Let's add a more advanced Web UI to our web server, a full device dashboard functionality

You can download net.c and packed_fs.c with your browser; then drag and drop them to Core/Src/
You can also create new files, name them net.c and packed_fs.c, and paste contents there, as we did in step 6
The file net.c contains all the event handler functions to provide the necessary functionality; while packed_fs.c contains an embedded filesystem holding all the UI static files
Now we need to tell Mongoose to include code for handling this packed embedded filesystem. This is done by setting the macro MG_ENABLE_PACKED_FS=1.
Since we'll be using several connections simultaneously, we need to tell lwIP so.

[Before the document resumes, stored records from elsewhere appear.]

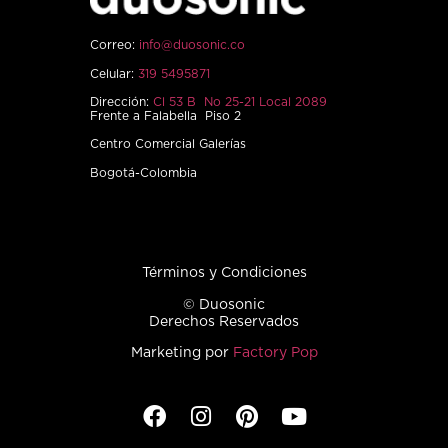
Correo:
info@duosonic.co
Celular:
319 5495871
Dirección:
Cl 53 B No 25-21 Local 2089
Frente a Falabella Piso 2
Centro Comercial Galerías
Bogotá-Colombia
Términos y Condiciones
© Duosonic
Derechos Reservados
Marketing por
Factory Pop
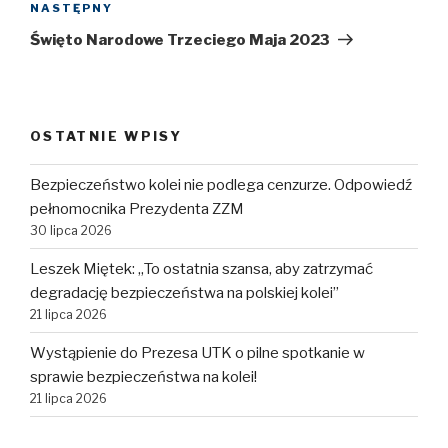
NASTĘPNY
Następny
wpis
Święto Narodowe Trzeciego Maja 2023
OSTATNIE WPISY
Bezpieczeństwo kolei nie podlega cenzurze. Odpowiedź
pełnomocnika Prezydenta ZZM
30 lipca 2026
Leszek Miętek: „To ostatnia szansa, aby zatrzymać
degradację bezpieczeństwa na polskiej kolei”
21 lipca 2026
Wystąpienie do Prezesa UTK o pilne spotkanie w
sprawie bezpieczeństwa na kolei!
21 lipca 2026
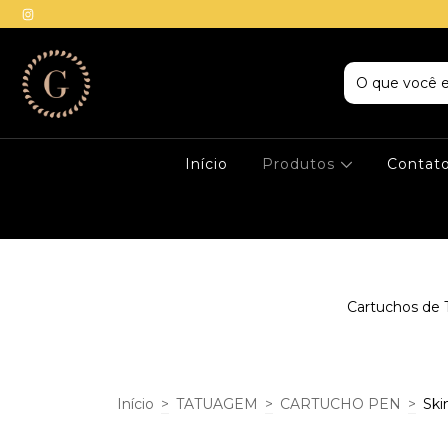
Início
Produtos
Contat
Cartuchos de 
Início
>
TATUAGEM
>
CARTUCHO PEN
>
Ski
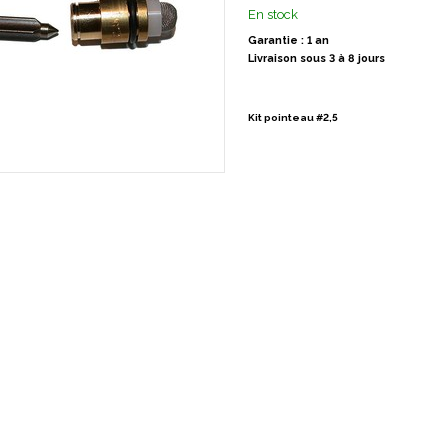
En stock
Garantie : 1 an
Livraison sous 3 à 8 jours
Kit pointeau #2,5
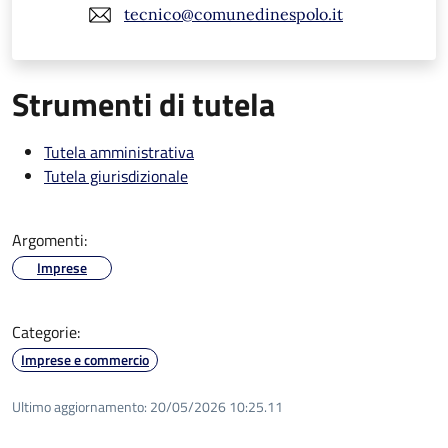
tecnico@comunedinespolo.it
Strumenti di tutela
Tutela amministrativa
Tutela giurisdizionale
Argomenti:
Imprese
Categorie:
Imprese e commercio
Ultimo aggiornamento:
20/05/2026 10:25.11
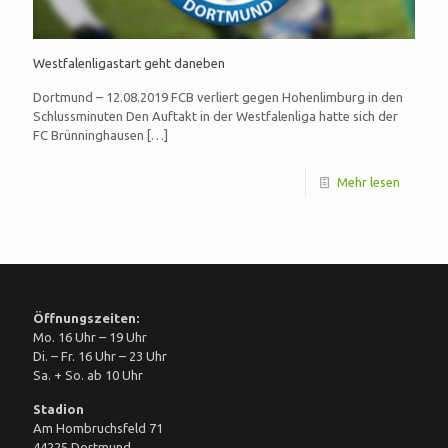
Westfalenligastart geht daneben
Dortmund – 12.08.2019 FCB verliert gegen Hohenlimburg in den
Schlussminuten Den Auftakt in der Westfalenliga hatte sich der
FC Brünninghausen
[…]
Mehr lesen
Öffnungszeiten:
Mo. 16 Uhr – 19 Uhr
Di. – Fr. 16 Uhr – 23 Uhr
Sa. + So. ab 10 Uhr
Stadion
Am Hombruchsfeld 71
44225 Dortmund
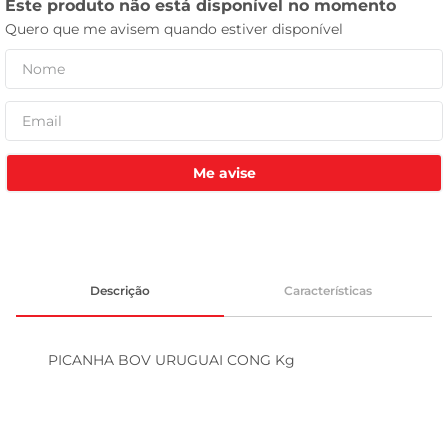
tv
Me avise
Descrição
Características
PICANHA BOV URUGUAI CONG Kg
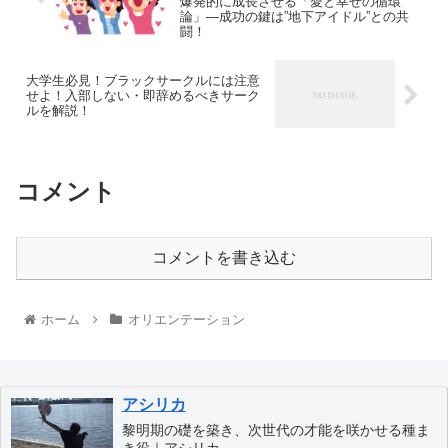
爆発的に成長させる「愛と幸せの循環
論」—成功の鍵は”地下アイドル”との共
闘！
大学生必見！ブラックサークルには注意
せよ！入部しない・即辞めるべきサーク
ルを解説！
コメント
コメントを書き込む
ホーム
オリエンテーション
アシリカ
黎明期の礎を築き、次世代の才能を咲かせる種ま
き役｜アシリカ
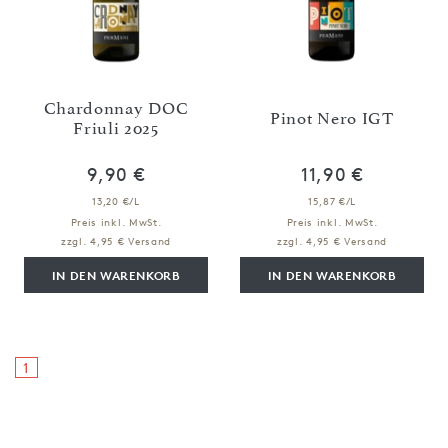
Chardonnay DOC
Pinot Nero IGT
Friuli 2025
9,90 €
11,90 €
13,20 €/L
15,87 €/L
Preis inkl. MwSt.
Preis inkl. MwSt.
zzgl. 4,95 € Versand
zzgl. 4,95 € Versand
IN DEN WARENKORB
IN DEN WARENKORB
1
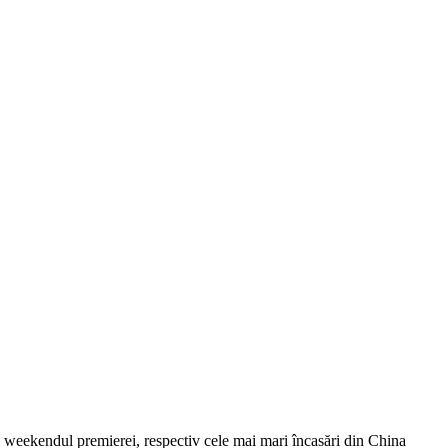
n weekendul premierei, respectiv cele mai mari încasări din China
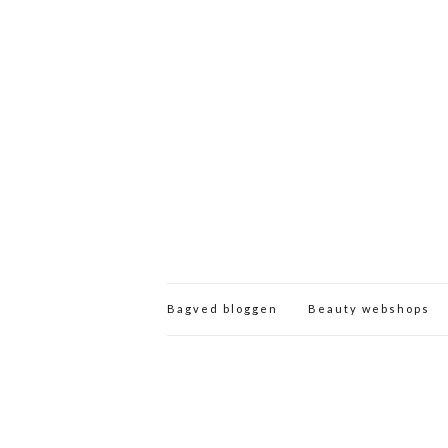
Bagved bloggen
Beauty webshops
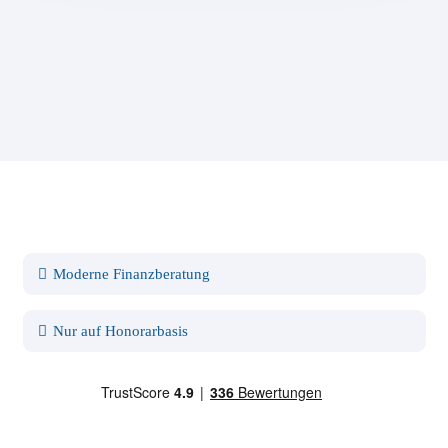
Moderne Finanzberatung
Nur auf Honorarbasis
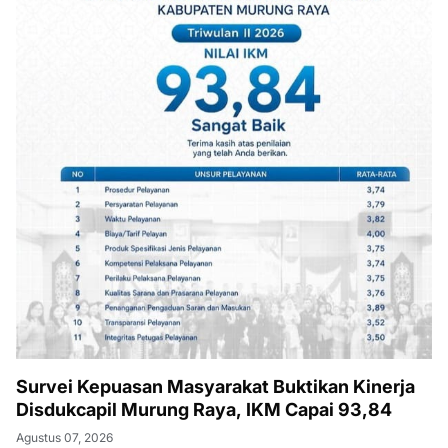
Survei Kepuasan Masyarakat Buktikan Kinerja
Disdukcapil Murung Raya, IKM Capai 93,84
Agustus 07, 2026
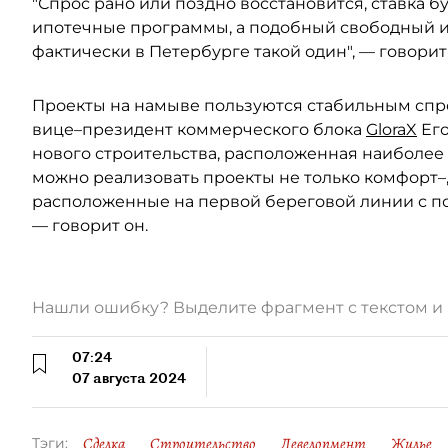
"Спрос рано или поздно восстановится, ставка б
ипотечные программы, а подобный свободный и 
фактически в Петербурге такой один", — говорит
Проекты на намыве пользуются стабильным спро
вице–президент коммерческого блока
GloraX
Его
нового строительства, расположенная наиболее 
можно реализовать проекты не только комфорт–, 
расположенные на первой береговой линии с п
— говорит он.
Нашли ошибку? Выделите фрагмент с текстом 
07:24
07 августа 2024
Сделка
Строительство
Девелопмент
Жилье
Тэги:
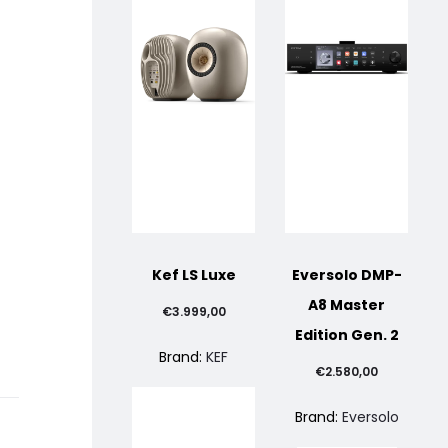
Kef LS Luxe
Eversolo DMP-
A8 Master
€
3.999,00
Edition Gen. 2
Brand:
KEF
€
2.580,00
Brand:
Eversolo
I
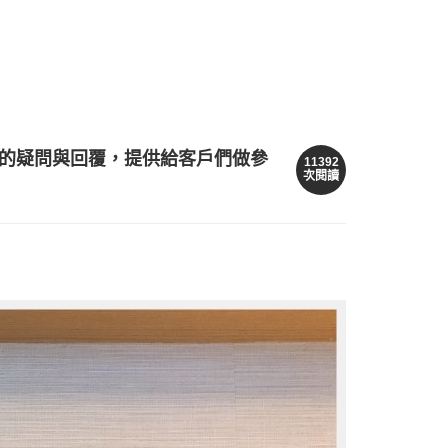
的疑問與回覆，提供給客戶們做參
11392
次閱讀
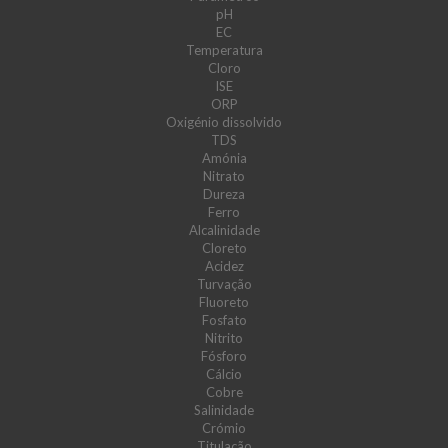
pH
EC
Temperatura
Cloro
ISE
ORP
Oxigénio dissolvido
TDS
Amónia
Nitrato
Dureza
Ferro
Alcalinidade
Cloreto
Acidez
Turvação
Fluoreto
Fosfato
Nitrito
Fósforo
Cálcio
Cobre
Salinidade
Crómio
Titulação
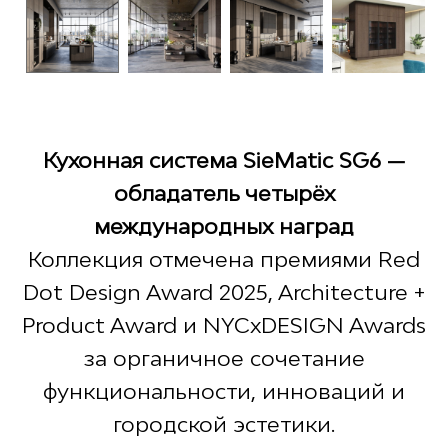
Кухонная система SieMatic SG6 —
обладатель четырёх
международных наград
Коллекция отмечена премиями Red
Dot Design Award 2025, Architecture +
Product Award и NYCxDESIGN Awards
за органичное сочетание
функциональности, инноваций и
городской эстетики.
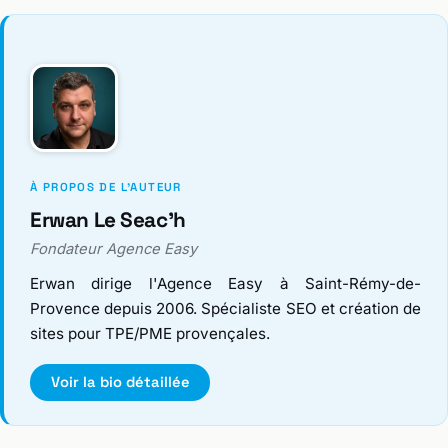
À PROPOS DE L'AUTEUR
Erwan Le Seac'h
Fondateur Agence Easy
Erwan dirige l'Agence Easy à Saint-Rémy-de-
Provence depuis 2006. Spécialiste SEO et création de
sites pour TPE/PME provençales.
Voir la bio détaillée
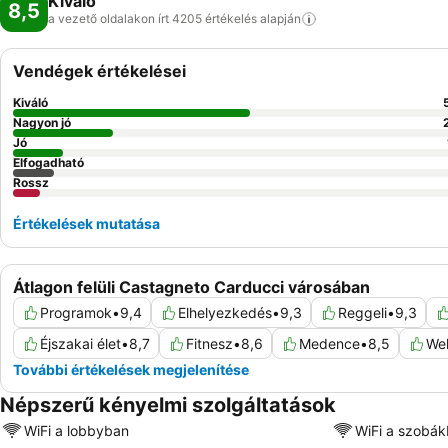
Kiváló
8,5
a vezető oldalakon írt 4205 értékelés
alapján
Vendégek értékelései
Kiváló
Nagyon jó
Jó
Elfogadható
Rossz
Értékelések mutatása
Átlagon felüli Castagneto Carducci városában
Programok
•
9,4
Elhelyezkedés
•
9,3
Reggeli
•
9,3
Éjszakai élet
•
8,7
Fitnesz
•
8,6
Medence
•
8,5
Wel
További értékelések megjelenítése
Népszerű kényelmi szolgáltatások
WiFi a lobbyban
WiFi a szobá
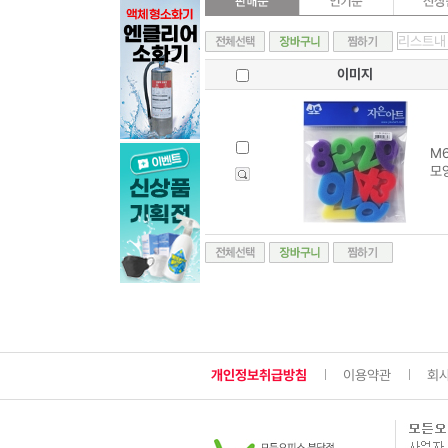
이미지
M6
모
개인정보취급방침
이용약관
회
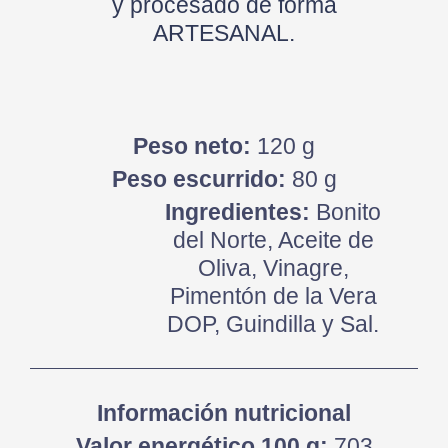
y procesado de forma
ARTESANAL.
Peso neto:
120 g
Peso escurrido:
80 g
Ingredientes:
Bonito
del Norte, Aceite de
Oliva, Vinagre,
Pimentón de la Vera
DOP, Guindilla y Sal.
Información nutricional
Valor energético 100 g:
703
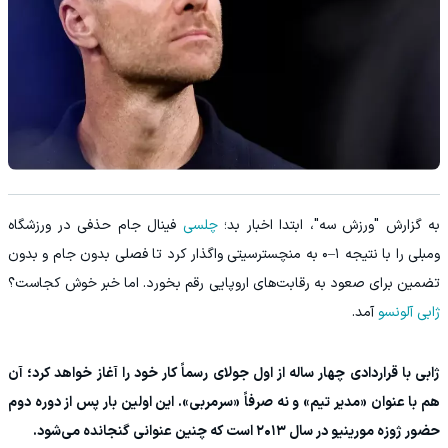
به گزارش "ورزش سه"، ابتدا اخبار بد؛
چلسی
فینال جام حذفی در ورزشگاه
ومبلی را با نتیجه ۱–۰ به منچسترسیتی واگذار کرد تا فصلی بدون جام و بدون
تضمین برای صعود به رقابت‌های اروپایی رقم بخورد. اما خبر خوش کجاست؟
ژابی آلونسو
آمد.
ژابی با قراردادی چهار ساله از اول جولای رسماً کار خود را آغاز خواهد کرد؛ آن
هم با عنوان «مدیر تیم» و نه صرفاً «سرمربی». این اولین بار پس از دوره دوم
حضور ژوزه مورینیو در سال ۲۰۱۳ است که چنین عنوانی گنجانده می‌شود.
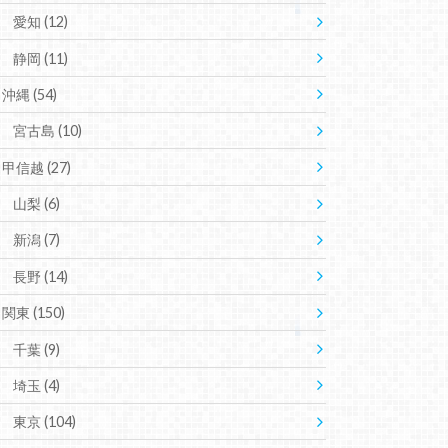
愛知
(12)
静岡
(11)
沖縄
(54)
宮古島
(10)
甲信越
(27)
山梨
(6)
新潟
(7)
長野
(14)
関東
(150)
千葉
(9)
埼玉
(4)
東京
(104)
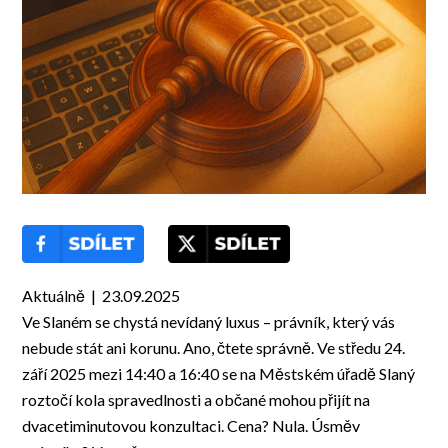
Aktuálně | 23.09.2025
Ve Slaném se chystá nevídaný luxus – právník, který vás
nebude stát ani korunu. Ano, čtete správně. Ve středu 24.
září 2025 mezi 14:40 a 16:40 se na Městském úřadě Slaný
roztočí kola spravedlnosti a občané mohou přijít na
dvacetiminutovou konzultaci. Cena? Nula. Úsměv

Even though we are using the socket interface, internally in lwIP it uses a decoupling API called netconn, so we'll set the number of allowed connection high enough; let's set MEMP_NUM_NETCONN=10 in the preprocessor symbols:

Finally, in our main() function, we'll modify the HTTP listener to use the device dashboard handler:

extern void device_dashboard_fn(struct mg_connection *c, int ev, void *ev_data,
                                void *fn_data);
mg_http_listen(&mgr, "http://0.0.0.0", device_dashboard_fn, &mgr);
/* Infinite loop */
for(;;)
{
  HAL_GPIO_TogglePin(GPIOB, GPIO_PIN_7);
  mg_mgr_poll(&mgr, 500);
}

Before we can run this successfully, we need to increase the stack size as this is a more complex task. Go to the Tasks and Queues section and set the stack size for the only task (defaultTask) to 2048 words:
Now click on the green arrow icon to build the project and flash your board
Once the DHCP server in your network assigns an address to your board, you'll see it in the log; it should be the same as before, anyway.
Point your browser to http://IP_ADDRESS, where IP_ADDRESS is the board's IP address; you should see a login screen.

From here on, if you want to try the dashboard features please go to the device dashboard tutorial and follow some of the steps depicted there.

We didn't change any other default lwIP parameters, for serious work and performance, a tuning operation might be needed.